### WORK ORDER
Repeat all the records exactly, omitting pictures.
══ EXTRACTED RECORDS ══
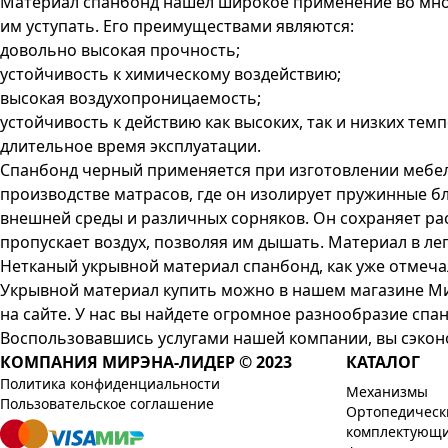
Материал спанбонд нашел широкое применение во многи
им уступать. Его преимуществами являются:
довольно высокая прочность;
устойчивость к химическому воздействию;
высокая воздухопроницаемость;
устойчивость к действию как высоких, так и низких темп
длительное время эксплуатации.
Спанбонд черный применяется при изготовлении мебели
производстве матрасов, где он изолирует пружинные б
внешней среды и различных сорняков. Он сохраняет ра
пропускает воздух, позволяя им дышать. Материал в л
Нетканый укрывной материал спанбонд, как уже отмечал
Укрывной материал купить можно в нашем магазине Ми
на сайте. У нас вы найдете огромное разнообразие спа
Воспользовавшись услугами нашей компании, вы сэкон
КОМПАНИЯ МИРЭНА-ЛИДЕР © 2023
КАТАЛОГ
Политика конфиденциальности
Механизмы
Пользовательское соглашение
Ортопедическ
комплектующ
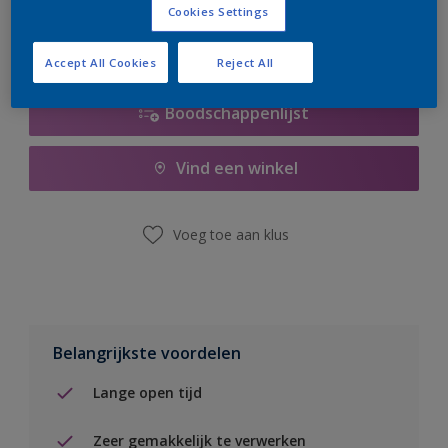
Cookies Settings
Accept All Cookies
Reject All
Boodschappenlijst
Vind een winkel
Voeg toe aan klus
Belangrijkste voordelen
Lange open tijd
Zeer gemakkelijk te verwerken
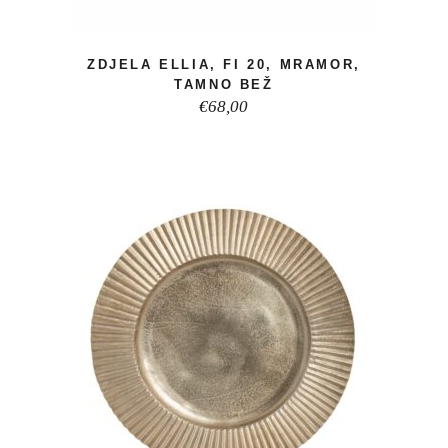
ZDJELA ELLIA, FI 20, MRAMOR,
TAMNO BEŽ
€
68,00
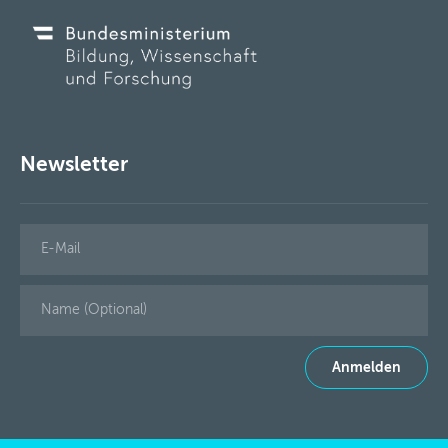
Newsletter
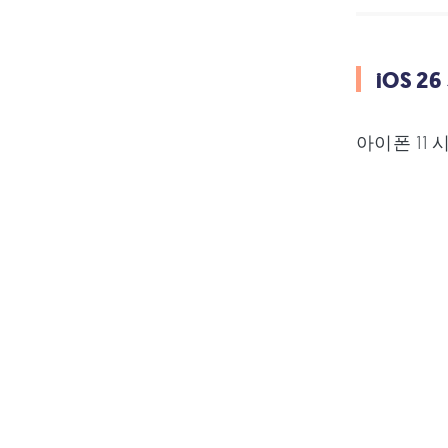
iOS 2
아이폰 11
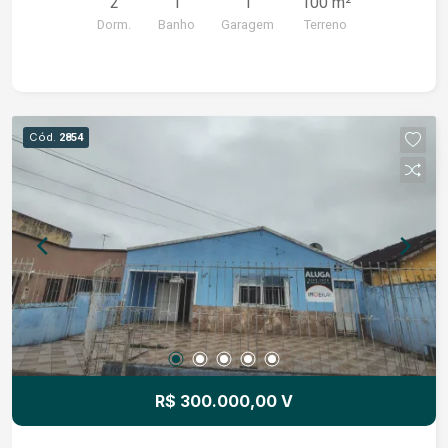
2
1
1
100 m²
Dorm.
Banho
Garagem
Terreno
Cód.
2854
R$ 300.000,00 V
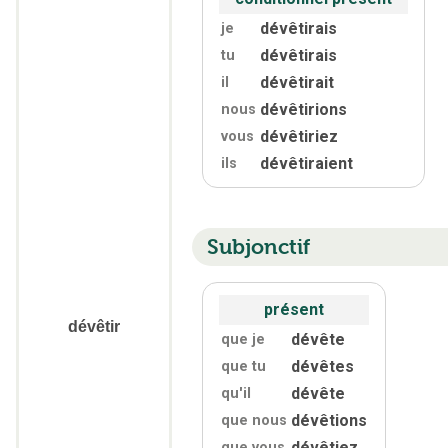
dévêtirais
je
dévêtirais
tu
dévêtirait
il
dévêtirions
nous
dévêtiriez
vous
dévêtiraient
ils
Subjonctif
présent
dévêtir
dévête
que je
dévêtes
que tu
dévête
qu'
il
dévêtions
que nous
dévêtiez
que vous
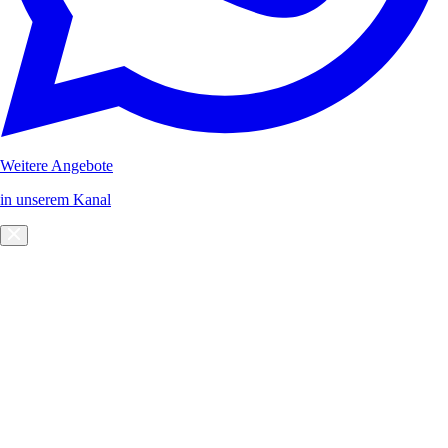
Weitere Angebote
in unserem Kanal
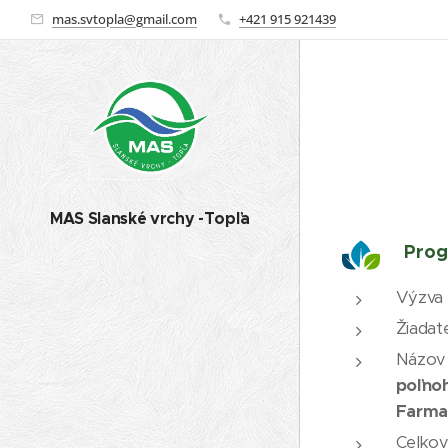
mas.svtopla@gmail.com
+421 915 921439
MAS Slanské vrchy -Topľa
Prog
Výzva 
Žiadate
Názov 
poľno
Farma 
Celkov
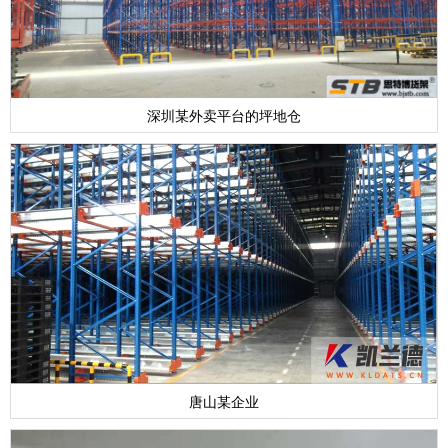
深圳某外卖平台的坪地仓
唐山某企业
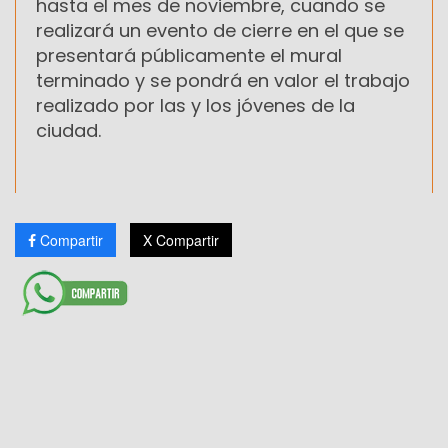
hasta el mes de noviembre, cuando se
realizará un evento de cierre en el que se
presentará públicamente el mural
terminado y se pondrá en valor el trabajo
realizado por las y los jóvenes de la
ciudad.
Compartir
X Compartir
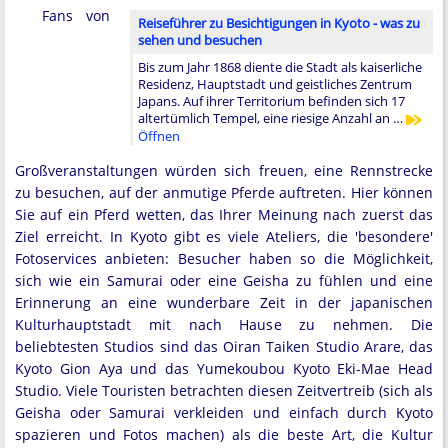
Fans von
Reiseführer zu Besichtigungen in Kyoto - was zu
sehen und besuchen
Bis zum Jahr 1868 diente die Stadt als kaiserliche
Residenz, Hauptstadt und geistliches Zentrum
Japans. Auf ihrer Territorium befinden sich 17
altertümlich Tempel, eine riesige Anzahl an …
Öffnen
Großveranstaltungen würden sich freuen, eine Rennstrecke
zu besuchen, auf der anmutige Pferde auftreten. Hier können
Sie auf ein Pferd wetten, das Ihrer Meinung nach zuerst das
Ziel erreicht. In Kyoto gibt es viele Ateliers, die 'besondere'
Fotoservices anbieten: Besucher haben so die Möglichkeit,
sich wie ein Samurai oder eine Geisha zu fühlen und eine
Erinnerung an eine wunderbare Zeit in der japanischen
Kulturhauptstadt mit nach Hause zu nehmen. Die
beliebtesten Studios sind das Oiran Taiken Studio Arare, das
Kyoto Gion Aya und das Yumekoubou Kyoto Eki-Mae Head
Studio. Viele Touristen betrachten diesen Zeitvertreib (sich als
Geisha oder Samurai verkleiden und einfach durch Kyoto
spazieren und Fotos machen) als die beste Art, die Kultur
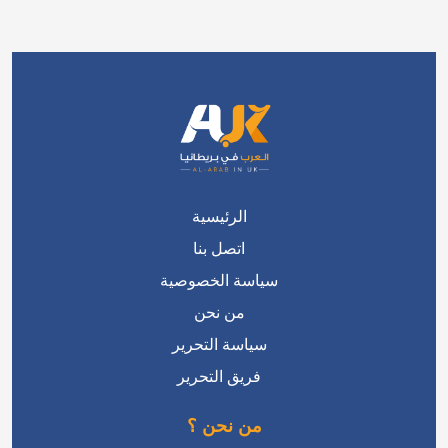
الرئيسية
اتصل بنا
سياسة الخصوصية
من نحن
سياسة التحرير
فريق التحرير
من نحن ؟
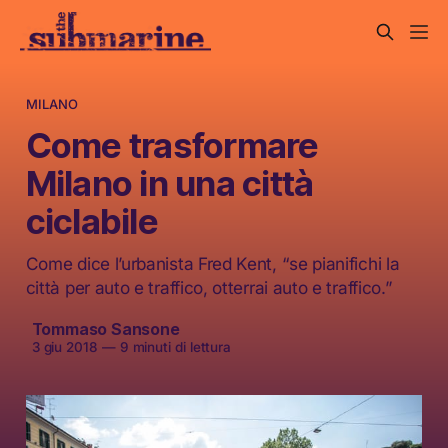
MILANO
Come trasformare
Milano in una città
ciclabile
Come dice l’urbanista Fred Kent, “se pianifichi la
città per auto e traffico, otterrai auto e traffico.”
Tommaso Sansone
3 giu 2018
—
9 minuti di lettura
═══
### SOLUTION
Материал спанбонд нашел широкое применение во многи
им уступать. Его преимуществами являются:
довольно высокая прочность;
устойчивость к химическому воздействию;
высокая воздухопроницаемость;
устойчивость к действию как высоких, так и низких темп
длительное время эксплуатации.
Спанбонд черный применяется при изготовлении мебели
производстве матрасов, где он изолирует пружинные б
внешней среды и различных сорняков. Он сохраняет ра
пропускает воздух, позволяя им дышать. Материал в л
Нетканый укрывной материал спанбонд, как уже отмечал
Укрывной материал купить можно в нашем магазине Ми
на сайте. У нас вы найдете огромное разнообразие спа
Воспользовавшись услугами нашей компании, вы сэкон
КОМПАНИЯ МИРЭНА-ЛИДЕР © 2023
КАТАЛОГ
Политика конфиденциальности
Механизмы
Пользовательское соглашение
Ортопедическ
комплектующ
Cookies Settings
Accept All Cookies
Reject All
Boodschappenlijst
Vind een winkel
Voeg toe aan klus
Belangrijkste voordelen
Lange open tijd
Zeer gemakkelijk te verwerken
ZDJELA ELLIA, FI 20, MRAMOR,
TAMNO BEŽ
€
68,00
Newsletter
iOS 2
아이폰 11
2
1
1
100 m²
Dorm.
Banho
Garagem
Terreno
Cód.
2854
R$ 300.000,00 V
dévêtirais
je
dévêtirais
tu
dévêtirait
il
dévêtirions
nous
dévêtiriez
vous
dévêtiraient
ils
Subjonctif
présent
dévêtir
dévête
que je
dévêtes
que tu
dévête
qu'
il
dévêtions
que nous
dévêtiez
que vous
Weitere Angebote
in unserem Kanal
mas.svtopla@gmail.com
+421 915 921439
MAS Slanské vrchy -Topľa
Prog
Výzva 
Žiadate
Názov 
poľno
Farma 
Celkov
深圳某外卖平台的坪地仓
唐山某企业
hasta el mes de noviembre, cuando se
realizará un evento de cierre en el que se
presentará públicamente el mural
terminado y se pondrá en valor el trabajo
realizado por las y los jóvenes de la
ciudad.
Compartir
X Compartir
Fans von
Reiseführer zu Besichtigungen in Kyoto - was zu
sehen und besuchen
Bis zum Jahr 1868 diente die Stadt als kaiserliche
Residenz, Hauptstadt und geistliches Zentrum
Japans. Auf ihrer Territorium befinden sich 17
altertümlich Tempel, eine riesige Anzahl an …
Öffnen
Großveranstaltungen würden sich freuen, eine Rennstrecke
zu besuchen, auf der anmutige Pferde auftreten. Hier können
Sie auf ein Pferd wetten, das Ihrer Meinung nach zuerst das
Ziel erreicht. In Kyoto gibt es viele Ateliers, die 'besondere'
Fotoservices anbieten: Besucher haben so die Möglichkeit,
sich wie ein Samurai oder eine Geisha zu fühlen und eine
Erinnerung an eine wunderbare Zeit in der japanischen
Kulturhauptstadt mit nach Hause zu nehmen. Die
beliebtesten Studios sind das Oiran Taiken Studio Arare, das
Kyoto Gion Aya und das Yumekoubou Kyoto Eki-Mae Head
Studio. Viele Touristen betrachten diesen Zeitvertreib (sich als
Geisha oder Samurai verkleiden und einfach durch Kyoto
spazieren und Fotos machen) als die beste Art, die Kultur
الرئيسية
اتصل بنا
سياسة الخصوصية
من نحن
سياسة التحرير
فريق التحرير
من نحن ؟
MILANO
Come trasformare
Milano in una città
ciclabile
Come dice l’urbanista Fred Kent, “se pianifichi la
città per auto e traffico, otterrai auto e traffico.”
Tommaso Sansone
3 giu 2018
—
9 minuti di lettura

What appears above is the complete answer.